Furthermore, the uncertainty of not knowing when it will end—as eruptions are predicted to persist for weeks and even months—is unsettling. Two of my aunts who reside in New York also reminisce on their experiences from 1979. They tell the story of how the eruptions lasted for months and months. They were away from Chateaubelair for an extended period. It was the 1979 eruptions that caused the two of them to relocate from Chateau to Campdempark, a safe zone now, as it was also considered back then.
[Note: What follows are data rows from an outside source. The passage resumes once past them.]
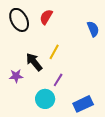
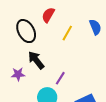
black ellipse: (19, 20) -> (26, 31), moved
yellow line: (54, 52) -> (67, 33), moved

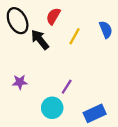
black ellipse: (26, 31) -> (18, 21), moved
black arrow: (36, 60) -> (40, 40), moved

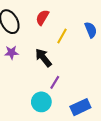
black arrow: (40, 40) -> (43, 58), moved
purple star: (20, 82) -> (11, 53), moved

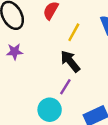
black arrow: (43, 58) -> (70, 61), moved

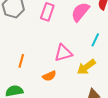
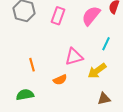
orange line: (21, 61) -> (32, 65), turned -32

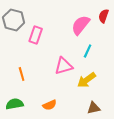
pink rectangle: (58, 16) -> (36, 35), moved
cyan line: (106, 44) -> (88, 51), moved
orange semicircle: (60, 80) -> (50, 105), moved

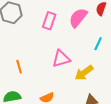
pink rectangle: (36, 35) -> (49, 21), moved
cyan line: (88, 51) -> (98, 44), moved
However, as the eruptions persist, and we use history and the images we have seen—of villages in the north that are now enveloped in ash—as a measure and comparison of La Soufriere’s impact, we cannot deny that La Soufriere is a wonder that disrupts. The ash that has fallen is a nuisance that the government of St. Vincent and the Grenadines and the international community will have to remedy significantly since eruptions negatively impact both health and the environment. We know that they all have a long road ahead of them. And when this is no longer world news, many of them will return to their villages to uncover houses with collapsed roofs, as well as livestock and agriculture that has been decimated.
From thousands of miles away, I keep a watch on St Vincent and keep hope alive. I hear from relatives and friends how dire the situation on the ground is. It breaks my heart seeing pictures of submerged villages and hearing reports from shelter managers of the state of need, especially water and basic supplies. Hearing from individuals who experienced the 1979 eruption, SVG is now in an even greater state of emergency than they were then. In this increasingly globalized world, we must bring urgency to global leaders to ensure that they do their part to ensure that the small island state of St. Vincent and the Grenadines rebound stronger than before. I must also bring the plea home to the government of the United States to do more. Temporary Protected Status—formally known as TPS—is a remedy.
Simply put, St. Vincent is not in the position to accept many of its people who live and work here without documentation. If they return to SVG today, it is almost a guarantee that they will face extremely harsh conditions and possibly cause so many more to struggle even more than they currently are. SVG is experiencing a humanitarian crisis. The Biden Administration the people of St Vincent both here in the US and back home.
Nevertheless, let’s pray that the day comes soon when Soufrière will again return to its state of slumber. And hopefully this time, for decades on end.